Japanese swordswoman, Onna-musha and kenjutsu expert

Sasaki Rui (佐々木 累) was a Japanese swordwoman, onna-musha, and kenjutsu expert of the early Edo period (mid-17th century). She was known as the "Strangely Dressed Female Sword Master".

==Life==
Sasaki was born in Koga Domain, located in Shimōsa Province (modern day Koga, Ibaraki); her exact birthdate is unknown. Her father Sasaki Uōto was a member of a clan of kenjutsu masters in service to Doi Toshikatsu and was thoroughly versed in the martial arts. Since Rui had no brothers, and her attempts to take a husband ended in divorce, upon her father's death from illness the Sasaki clan name became extinct.

Rui went to Edo, where she rented a house in present-day Asakusa and began teaching the martial arts. At the same time that her teaching was becoming well-known, she began to be famous for her unusual dress: she would leave the house wearing a black silk crepe haori (a man's garment at the time) emblazoned with the Sasaki family crest, her hair done up in an indoor style with hairpins, and wearing the samurai's long and short swords. At that time, the ruffians known as kabukimono or hatamoto yakko were running rampant in Edo, and Rui began fighting with the "Shiroe" gang, among other groups.

In the period (1650-1659) in which Ishigaya Sadakiyo was serving as commissioner for the northern district of Edo, Rui was summoned by Ishigaya, who asked her whether her behavior was unworthy of her status as the daughter of a samurai family, and whether her remaining unmarried, her strange dress, and her quarrels with the hatamoto yakko were unbecoming; his goal was that she should preserve her father's legacy as a samurai in the service of Doi by taking a samurai husband.
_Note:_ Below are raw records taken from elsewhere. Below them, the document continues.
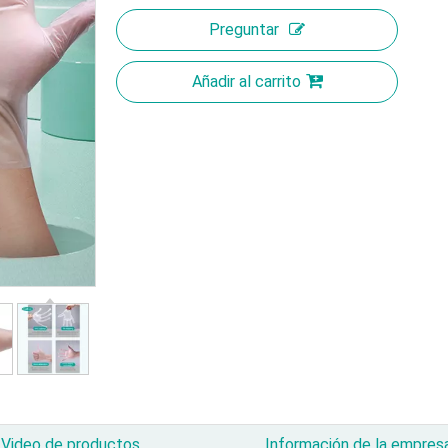
Preguntar
Añadir al carrito
Video de productos
Información de la empres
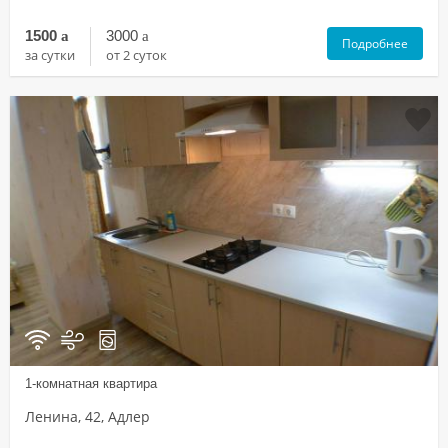
1500
a
3000
a
Подробнее
за сутки
от 2 суток
1-комнатная квартира
Ленина, 42, Адлер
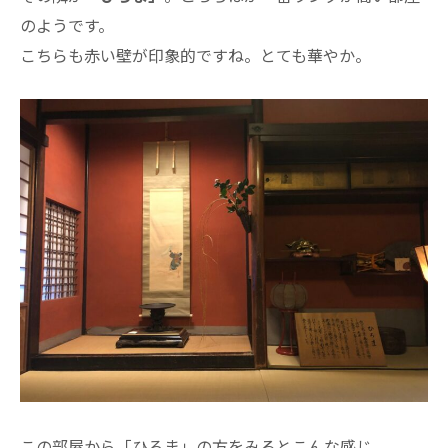
のようです。
こちらも赤い壁が印象的ですね。とても華やか。
この部屋から「ひろま」の方をみるとこんな感じ。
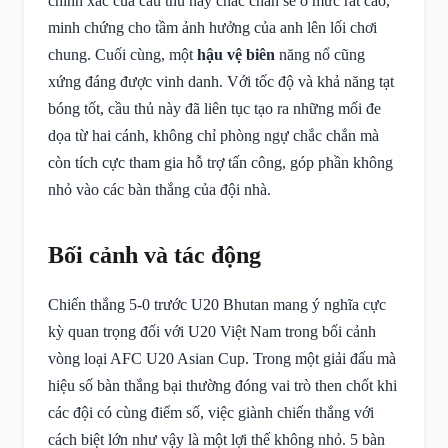
chính xác của cầu thủ này chắc chắn sẽ ở mức rất cao,
minh chứng cho tầm ảnh hưởng của anh lên lối chơi
chung. Cuối cùng, một
hậu vệ biên
năng nổ cũng
xứng đáng được vinh danh. Với tốc độ và khả năng tạt
bóng tốt, cầu thủ này đã liên tục tạo ra những mối đe
dọa từ hai cánh, không chỉ phòng ngự chắc chắn mà
còn tích cực tham gia hỗ trợ tấn công, góp phần không
nhỏ vào các bàn thắng của đội nhà.
Bối cảnh và tác động
Chiến thắng 5-0 trước U20 Bhutan mang ý nghĩa cực
kỳ quan trọng đối với U20 Việt Nam trong bối cảnh
vòng loại AFC U20 Asian Cup. Trong một giải đấu mà
hiệu số bàn thắng bại thường đóng vai trò then chốt khi
các đội có cùng điểm số, việc giành chiến thắng với
cách biệt lớn như vậy là một lợi thế không nhỏ. 5 bàn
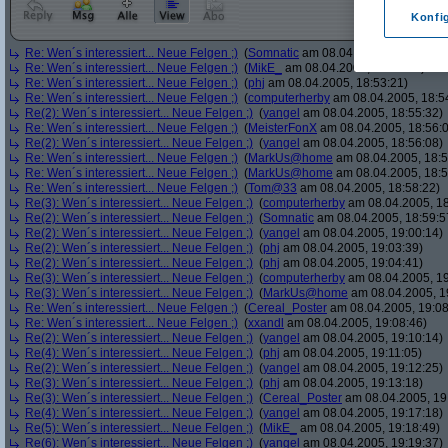
Konfi
Re: Wen´s interessiert... Neue Felgen ;)
(
Somnatic
am 08.04.2005, 18:52:38)
Re: Wen´s interessiert... Neue Felgen ;)
(
MikE_
am 08.04.2005, 18:53:05)
Re: Wen´s interessiert... Neue Felgen ;)
(
phj
am 08.04.2005, 18:53:21)
Re: Wen´s interessiert... Neue Felgen ;)
(
computerherby
am 08.04.2005, 18:5
Re(2): Wen´s interessiert... Neue Felgen ;)
(
yangel
am 08.04.2005, 18:55:32)
Re: Wen´s interessiert... Neue Felgen ;)
(
MeisterFonX
am 08.04.2005, 18:56:
Re(2): Wen´s interessiert... Neue Felgen ;)
(
yangel
am 08.04.2005, 18:56:08)
Re: Wen´s interessiert... Neue Felgen ;)
(
MarkUs@home
am 08.04.2005, 18:5
Re: Wen´s interessiert... Neue Felgen ;)
(
MarkUs@home
am 08.04.2005, 18:5
Re: Wen´s interessiert... Neue Felgen ;)
(
Tom@33
am 08.04.2005, 18:58:22)
Re(3): Wen´s interessiert... Neue Felgen ;)
(
computerherby
am 08.04.2005, 18
Re(2): Wen´s interessiert... Neue Felgen ;)
(
Somnatic
am 08.04.2005, 18:59:5
Re(2): Wen´s interessiert... Neue Felgen ;)
(
yangel
am 08.04.2005, 19:00:14)
Re(2): Wen´s interessiert... Neue Felgen ;)
(
phj
am 08.04.2005, 19:03:39)
Re(2): Wen´s interessiert... Neue Felgen ;)
(
phj
am 08.04.2005, 19:04:41)
Re(3): Wen´s interessiert... Neue Felgen ;)
(
computerherby
am 08.04.2005, 19
Re(3): Wen´s interessiert... Neue Felgen ;)
(
MarkUs@home
am 08.04.2005, 1
Re: Wen´s interessiert... Neue Felgen ;)
(
Cereal_Poster
am 08.04.2005, 19:08
Re: Wen´s interessiert... Neue Felgen ;)
(
xxandl
am 08.04.2005, 19:08:46)
Re(2): Wen´s interessiert... Neue Felgen ;)
(
yangel
am 08.04.2005, 19:10:14)
Re(4): Wen´s interessiert... Neue Felgen ;)
(
phj
am 08.04.2005, 19:11:05)
Re(2): Wen´s interessiert... Neue Felgen ;)
(
yangel
am 08.04.2005, 19:12:25)
Re(3): Wen´s interessiert... Neue Felgen ;)
(
phj
am 08.04.2005, 19:13:18)
Re(3): Wen´s interessiert... Neue Felgen ;)
(
Cereal_Poster
am 08.04.2005, 19
Re(4): Wen´s interessiert... Neue Felgen ;)
(
yangel
am 08.04.2005, 19:17:18)
Re(5): Wen´s interessiert... Neue Felgen ;)
(
MikE_
am 08.04.2005, 19:18:49)
Re(6): Wen´s interessiert... Neue Felgen ;)
(
yangel
am 08.04.2005, 19:19:37)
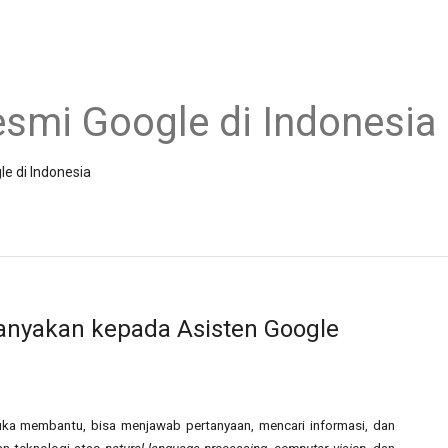
esmi Google di Indonesia
le di Indonesia
tanyakan kepada Asisten Google
ka membantu, bisa menjawab pertanyaan, mencari informasi, dan 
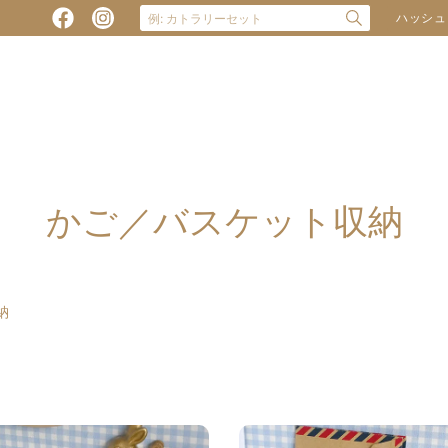
ハッシュ
かご／バスケット収納
納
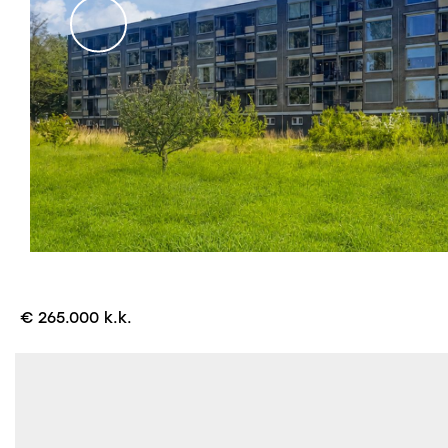
€ 265.000 k.k.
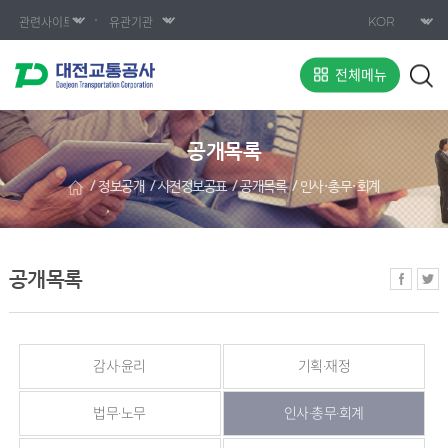
전체메뉴
공개목록
정보공개
사전정보공표
공개목록
인사·총무·회계
공개목록
감사·윤리
기획·재정
법무·노무
인사·총무·회계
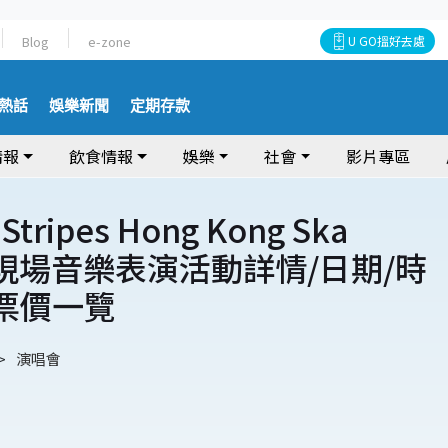
Blog
e-zone
U GO搵好去處
熱話
娛樂新聞
定期存款
情報
飲食情報
娛樂
社會
影片專區
 Stripes Hong Kong Ska
ss現場音樂表演活動詳情/日期/時
/票價一覽
演唱會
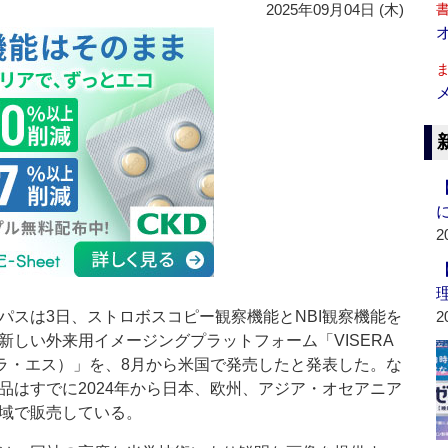
2025年09月04日 (木)
2
スは3日、ストロボスコピー観察機能とNBI観察機能を
2
新しい外来用イメージングプラットフォーム「VISERA
ラ・エス）」を、8月から米国で発売したと発表した。な
品はすでに2024年から日本、欧州、アジア・オセアニア
域で販売している。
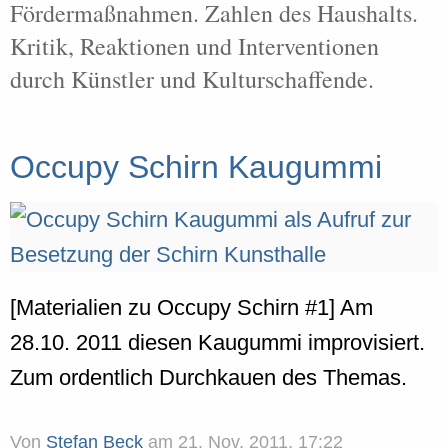
Fördermaßnahmen. Zahlen des Haushalts.
Kritik, Reaktionen und Interventionen
durch Künstler und Kulturschaffende.
Occupy Schirn Kaugummi
[Materialien zu Occupy Schirn #1] Am
28.10. 2011 diesen Kaugummi improvisiert.
Zum ordentlich Durchkauen des Themas.
Von
Stefan Beck
am
21. Nov. 2011, 17:22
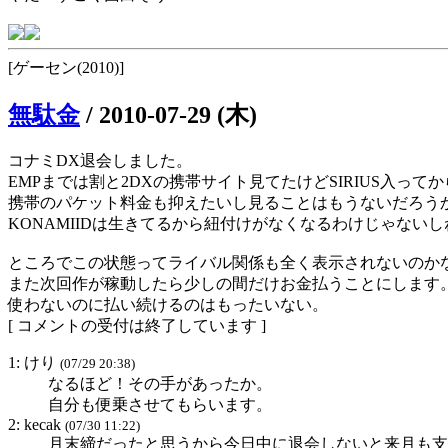
[ゲーセン(2010)]
無駄金
/
2010-07-29 (木)
コナミDX退会しました。
EMPまでは割と2DXの携帯サイト見てたけどSIRIUS入っ
携帯のパケット料金も抑えたいし見ることはもうないだろう
KONAMIIDは生きてるから紐付けがなくなるわけじゃないし
ところでこの状態ってライバル関係も全く表示されないのか
また次回作が稼動したら少しの間だけお金払うことにします
使わないのに払い続けるのはもったいない。
[ コメントの受付は終了しています ]
1: けり
(07/29 20:38)
なるほど！その手があったか。
自分も便乗させてもらいます。
2: kecak
(07/30 11:22)
月末締だったと思うから今日中に退会しないと来月も支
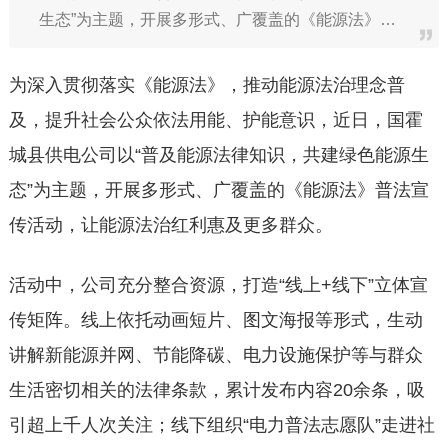
生态”为主题，开展多形式、广覆盖的《能源法》…
为深入贯彻落实《能源法》，推动能源法治理念普
及，提升社会公众依法用能、护能意识，近日，国霍
城县供电公司以“普及能源法律知识，共建绿色能源生
态”为主题，开展多形式、广覆盖的《能源法》普法宣
传活动，让能源法治红利惠及更多群众。
活动中，公司充分整合资源，打造“线上+线下”立体宣
传矩阵。线上依托动画短片、图文海报等形式，生动
讲解新能源并网、节能降碳、电力设施保护等与群众
生活密切相关的法律条款，累计发布内容20余条，吸
引超上千人次关注；线下组织“电力普法志愿队”走进社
This incident also made its way to the ears of Kano Motokatsu, the commissioner for southern Edo, and on account of her bravery, Doi Takahatsu himself took an interest in finding her a husband. (Given that he had died in 1644, it may be that the name of the northern commissioner was recorded incorrectly.) Rui took the second son of Doi retainer Kosugi Sanesoimon, Kosugi Konoshikono, as her husband, and revived the Sasaki clan.

Her age at death and the date of her death are also unknown.

==In popular media==
In 1969, Shōtarō Ikenami's short story "Myōonki" featured a female swordfighter, "Sasaki Rui", as the protagonist. His 1972 novel Kenkaku Shōbai featured female martial arts master "Sasaki Saitō" in disguise as a man.